I recommend BEAM* as a process for creating good BI requirements.
Once the requirement is frozen, whether for sprint or an hour, the software needs to be designed. That design needs to be documented in a format that makes it durable, and then it needs to be reviewed by a knowledgeable peer who wasn’t involved in its creation. Peer design review is regularly shown to be the most effective testing activity.
Every software module should have unit tests. The unit tests use the small, hand-crafted, control data set or even mock out the database entirely. I recommend Test Driven Design, particularly as that process sometimes allows for the initial draft of the unit tests to be the design that was reviewed in the previous stage.
Every software feature should have acceptance tests. It is important that the customer can understand the acceptance test. Any feature that is difficult to prove is working from the customer’s perspective should be considered for redesign or removal.
These acceptance tests run the integrated system end-to-end from the feature’s, and therefore customer’s, perspective. Acceptance tests should be run on a recent backup of the production data. This is easiest by using a webdriver on the visualisations that your customers interact with. If you have a feature that isn’t readily testable through the user interface, the first step ought to be to consider integrating it into your user interface. You’ll still end up with some features that aren’t readily visible, which is where a customer-readable testing framework like DBFit comes into your tool kit.
There is no characteristic inherent to BI software that obstructs the application of continuous integration. The continuous integration system ought to regularly play all of the unit tests, and if the unit tests pass then all of the acceptance tests. Your acceptance tests probably take minutes or even hours to run, so the CI probably will not run on every commit to source control.
The CI system’s logs of the acceptance test are the bulk of your performance tests. You just need to write a few tests that read the other test’s logs and compare them to your performance measurement thresholds.
The customer still needs to interact with the system before it goes into production. I recommend having them watch the acceptance tests for the new development, then having them do some exploratory testing. A screen recording tool is invaluable in making that exploratory testing useful for everyone.
A subset of the acceptance tests should check data without modifying it. These reconciliation tests check if the data from the source system is being reflected in each layer of the BI system. A subset of these reconciliation tests ought to run regularly on the production system.
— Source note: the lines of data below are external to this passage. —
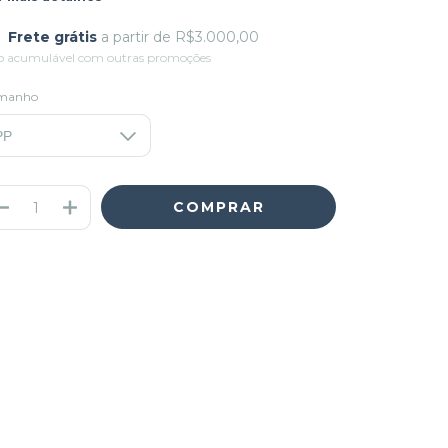
Frete grátis
a partir de
R$3.000,00
o acumulável com outras promoções
manho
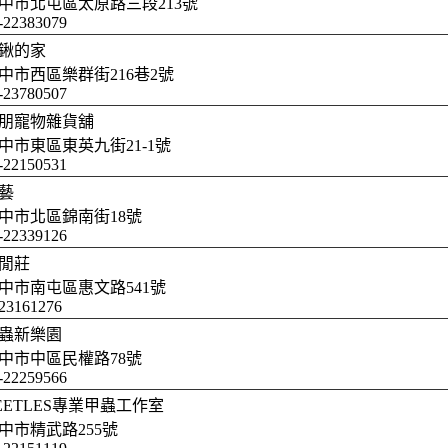
中市北屯區太原路三段213號
-22383079
鍬的家
中市西區樂群街216巷2號
-23780507
朋寵物雜貨舖
中市東區東英九街21-1號
-22150531
藝
中市北區錦南街18號
-22339126
閒莊
中市南屯區惠文路541號
23161276
蟲新樂園
中市中區民權路78號
-22259566
EETLES專業甲蟲工作室
中市精武路255號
As I mentioned earlier, this plan either sounds archaic and over simplified, or like science fiction. If you’re doing better than this, congratulate yourself. If not you may need some motivation:
Faced with the enormity of the BI testing, many decision makers decide not to invest in a comprehensive testing program. This is an age old problem. As Weigers says on the first page of Creating a Software Engineering Culture, “Never let your boss or your customer talk you into doing a bad job”. The cost of bad software is enormous. It is our job as software professionals to deliver software of acceptable quality at as fast a pace as we can. A methodical, repeatable, and reliable test process proves that quality. It also ultimately increases the speed of delivery by reducing the time taken by testing, deducing the number of defects that come back from formal testing, and by keeping the system as a whole from slipping into chaos.
Effective testing is the difference between order and chaos, and therefore between success and failure of your entire BI initiative. Show your work and its tests the respect that they deserve.